* **What to produce**
The full text of the records below, minus any pictures, should be given back word for word.

Extracted material START

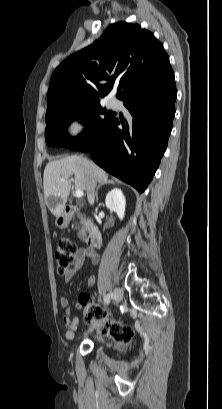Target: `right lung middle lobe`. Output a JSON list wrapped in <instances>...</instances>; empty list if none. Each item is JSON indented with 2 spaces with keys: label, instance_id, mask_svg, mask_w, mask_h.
Here are the masks:
<instances>
[{
  "label": "right lung middle lobe",
  "instance_id": "right-lung-middle-lobe-1",
  "mask_svg": "<svg viewBox=\"0 0 222 409\" xmlns=\"http://www.w3.org/2000/svg\"><path fill=\"white\" fill-rule=\"evenodd\" d=\"M115 113L102 108L100 102L71 104L46 112L45 140L49 146H65L72 150L87 148L102 140ZM83 122L87 129L76 138L69 136L68 125Z\"/></svg>",
  "mask_w": 222,
  "mask_h": 409
}]
</instances>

Extracted material END

* **Solution**
Target: `right lung middle lobe`. Output a JSON list wrapped in <instances>...</instances>; empty list if none. Each item is JSON indented with 2 spaces with keys: label, instance_id, mask_svg, mask_w, mask_h.
Here are the masks:
<instances>
[{
  "label": "right lung middle lobe",
  "instance_id": "right-lung-middle-lobe-1",
  "mask_svg": "<svg viewBox=\"0 0 222 409\" xmlns=\"http://www.w3.org/2000/svg\"><path fill=\"white\" fill-rule=\"evenodd\" d=\"M115 113L102 108L100 102L71 104L46 112L45 140L49 146H65L72 150L87 148L102 140ZM83 122L87 129L76 138L69 136L68 125Z\"/></svg>",
  "mask_w": 222,
  "mask_h": 409
}]
</instances>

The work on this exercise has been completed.